Tonight, we are privileged to watch the different currents of this struggle as they converge in the Plaza de Mayo. Suddenly there is a commotion in the corner of the square, which ripples through the crowd as all eyes turn to witness the arrival of the piqueteros, heroic, like a liberating army entering the city. Masked-up, tattooed, and fierce, each carries a stick of iron or of wood, which they hold together to form a cordon around themselves. They are greeted with an enormous cheer as they flow into the square with an energy and attitude which is forceful, raw, and urgent. Fireworks explode over the crowd as the Mothers of the Plaza de Mayo come forward to greet them, their small elderly faces framed in the white head scarf bearing the name of their disappeared children. Rising above the crowd are the royal blue and white flags of the Mothers on one side and the wooden clubs of the piqueteros on the other. Framed by their trademark symbols, they embrace, and the night resonates with the chant from the entire plaza, "Piquete y cacerolazo, la lucha es una sola," picket and cacerolazo, the struggle is the same.

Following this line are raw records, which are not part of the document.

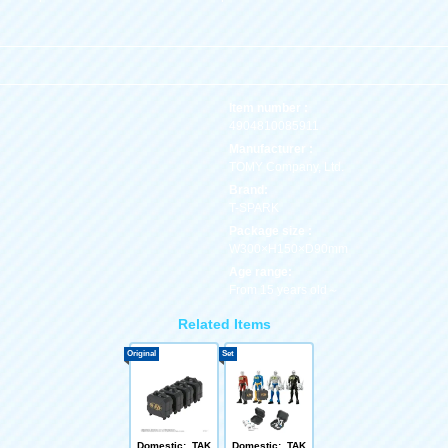
Item number :
4904810085911
Manufacturer :
TOMY Company, Ltd.
Brand:
T-SPARK
Package size :
W300×H150×D90mm
Age range:
From 15 years old～
Related Items
Original
Set
Domestic: TAK
Domestic: TAK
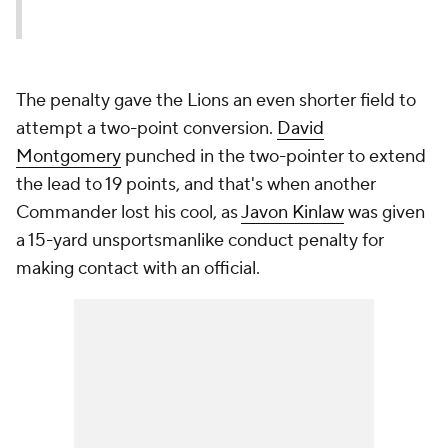
The penalty gave the Lions an even shorter field to
attempt a two-point conversion.
David
Montgomery
punched in the two-pointer to extend
the lead to 19 points, and that's when another
Commander lost his cool, as
Javon Kinlaw
was given
a 15-yard unsportsmanlike conduct penalty for
making contact with an official.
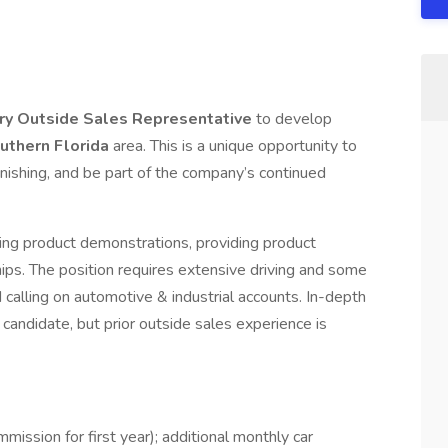
ory Outside Sales Representative
to develop
uthern
Florida
area. This is a unique opportunity to
nishing, and be part of the company’s continued
nting product demonstrations, providing product
ips. The position requires extensive driving and some
 calling on automotive & industrial accounts. In-depth
t candidate, but prior outside sales experience is
ission for first year); additional monthly car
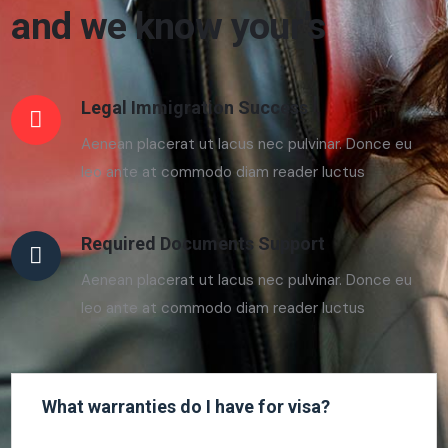
and we know your’s
Legal Immigration Success
Aenean placerat ut lacus nec pulvinar. Donce eu
leo ante at commodo diam reader luctus
Required Documents Support
Aenean placerat ut lacus nec pulvinar. Donce eu
leo ante at commodo diam reader luctus
What warranties do I have for visa?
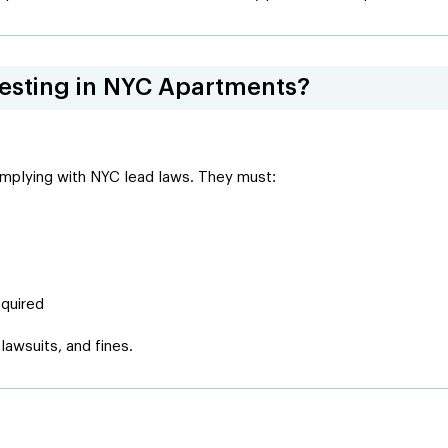
Testing in NYC Apartments?
complying with NYC lead laws. They must:
equired
 lawsuits, and fines.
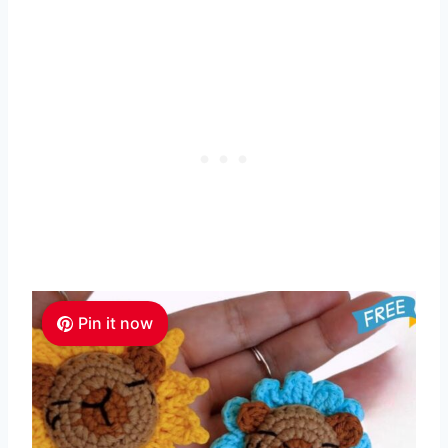
Pin it now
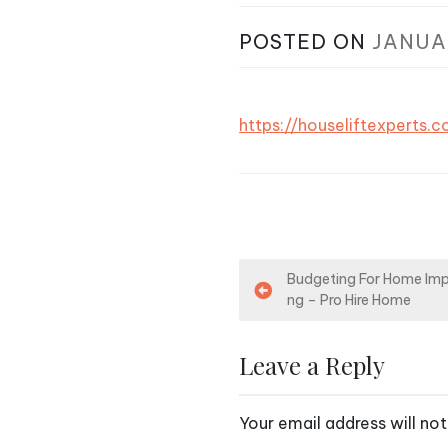
POSTED ON
JANUA
https://houseliftexpert
P
Budgeting For Home Im
ng – Pro Hire Home
o
s
Leave a Reply
t
Your email address will not
n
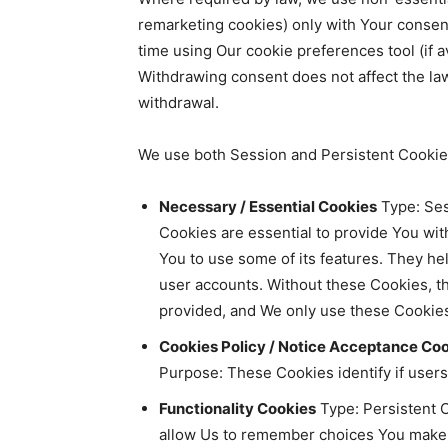
remarketing cookies) only with Your consen
time using Our cookie preferences tool (if a
Withdrawing consent does not affect the la
withdrawal.
We use both Session and Persistent Cookies
Necessary / Essential Cookies
Type: Ses
Cookies are essential to provide You wit
You to use some of its features. They he
user accounts. Without these Cookies, t
provided, and We only use these Cookies
Cookies Policy / Notice Acceptance Co
Purpose: These Cookies identify if user
Functionality Cookies
Type: Persistent 
allow Us to remember choices You make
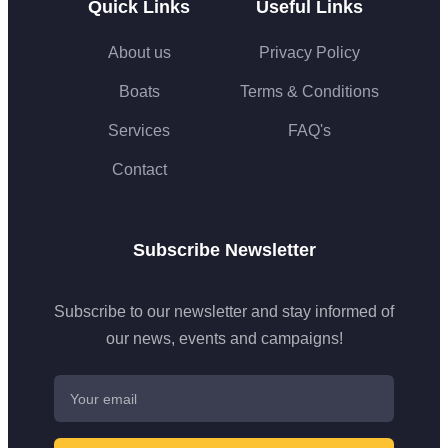
Quick Links
Useful Links
About us
Privacy Policy
Boats
Terms & Conditions
Services
FAQ's
Contact
Subscribe Newsletter
Subscribe to our newsletter and stay informed of
our news, events and campaigns!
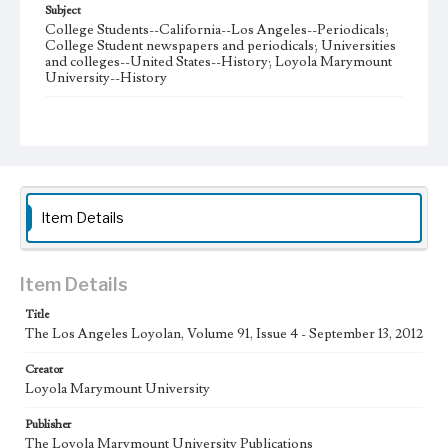
Subject
College Students--California--Los Angeles--Periodicals;
College Student newspapers and periodicals; Universities
and colleges--United States--History; Loyola Marymount
University--History
Note
The Los Angeles Loyolan newspaper was published
weekly from the 1920s until Fall 2005 when it began being
published biweekly. In Spring 2015 the publication
consisted of digital content in addition to a weekly print
newspaper, then transitioned to being a fully digital
publication during Spring 2020. The Los Angeles Loyolan
Item Details
is now updated daily online and is a member of the
Associated College Press and the California College
Media Association.
Item Details
Collection Location
Title
Loyola Marymount University Newspaper and Periodicals
Collection
The Los Angeles Loyolan, Volume 91, Issue 4 - September 13, 2012
Type
Creator
Loyola Marymount University
Newspapers
Publisher
Keywords
The Loyola Marymount University Publications
Student Life
College Student Journalism
Communications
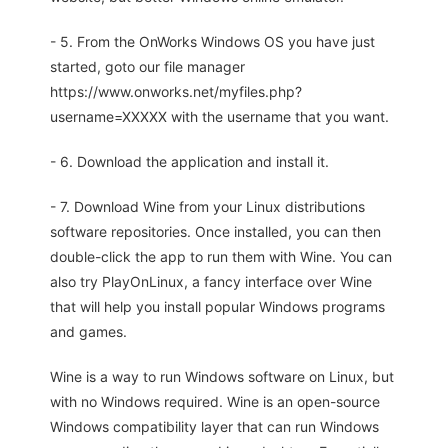
- 5. From the OnWorks Windows OS you have just
started, goto our file manager
https://www.onworks.net/myfiles.php?
username=XXXXX with the username that you want.
- 6. Download the application and install it.
- 7. Download Wine from your Linux distributions
software repositories. Once installed, you can then
double-click the app to run them with Wine. You can
also try PlayOnLinux, a fancy interface over Wine
that will help you install popular Windows programs
and games.
Wine is a way to run Windows software on Linux, but
with no Windows required. Wine is an open-source
Windows compatibility layer that can run Windows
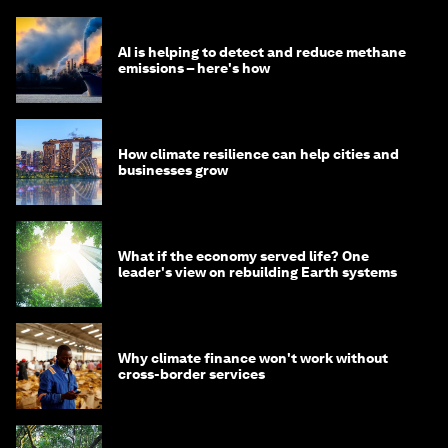
AI is helping to detect and reduce methane
emissions – here's how
How climate resilience can help cities and
businesses grow
What if the economy served life? One
leader's view on rebuilding Earth systems
Why climate finance won't work without
cross-border services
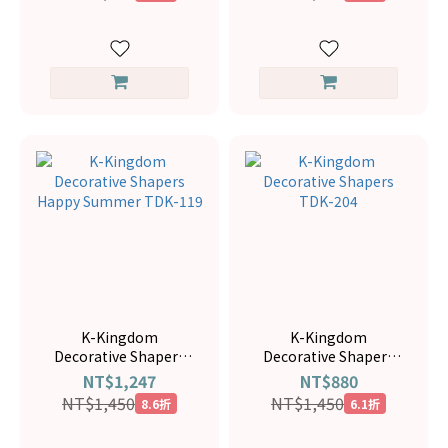
K-Kingdom
K-Kingdom
Decorative Shapers
Decorative Shapers
Happy Summer TDK-
TDK-204
NT$1,247
NT$880
119
NT$1,450
NT$1,450
8.6折
6.1折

What we are seeing tonight is an incredible coming together of differences, a convergence that crosses so many boundaries of class and culture. It seems that every social sector involved in this rebellion is beginning to work together, and support each other. Revolutionary epochs are always periods of convergence - they are moments when seemingly separate processes gather to form a socially explosive crisis. Argentina is explosive right now - anything could happen - it's an enormous social experiment that could well prove to be the first great popular rebellion against capitalism of the 21st century.
By four in the morning the square has emptied. The crowd has slowly melted away, returning to their neighborhoods, and the city is silent again. Clusters of young people sit around on the grass talking, drinking, smoking - it could have been any Friday night out, in any city, but for the people painting the plaza with the names of those killed in December, or the small group huddled over a mobile silk-screen printing press, taking turns printing dozens of t-shirts with the simple slogan yo decido, I decide.